Keith Devlin: Fibonacci introduced modern arithmetic —then disappeared

More than a decade ago, Keith Devlin, a math expositor, set out to research the life and legacy of the medieval mathematician Leonardo of Pisa, popularly known as Fibonacci, whose book Liber abbaci has quite literally affected the lives of everyone alive today. Although he is most famous for the Fibonacci numbers—which, it so happens, he didn’t invent—Fibonacci’s greatest contribution was as an expositor of mathematical ideas at a level ordinary people could understand. In 1202, Liber abbaci—the “Book of Calculation”—introduced modern arithmetic to the Western world. Yet Fibonacci was long forgotten after his death. Finding Fibonacci is a compelling firsthand account of his ten-year quest to tell Fibonacci’s story. Devlin recently answered some questions about his new book for the PUP blog:

You’ve written 33 math books, including many for general readers. What is different about this one?

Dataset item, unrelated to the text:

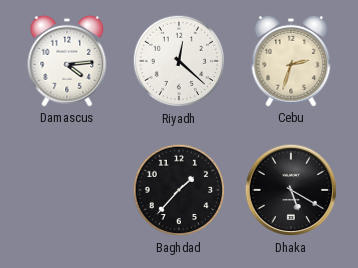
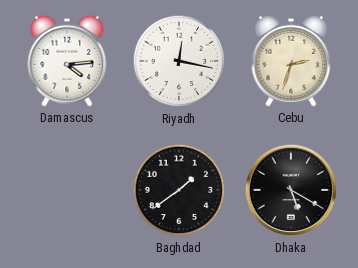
Riyadh: 12:22 -> 12:17
Baghdad: 1:37 -> 1:39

KD: This is my third book about the history of mathematics, which already makes it different from most of my books where the focus was on abstract concepts and ideas, not how they were discovered. What makes it truly unique is that it’s the first book I have written that I have been in! It is a first-person account, based on a diary I kept during a research project spread over a decade.

If you had to convey the book’s flavor in a few sentences, what would you say?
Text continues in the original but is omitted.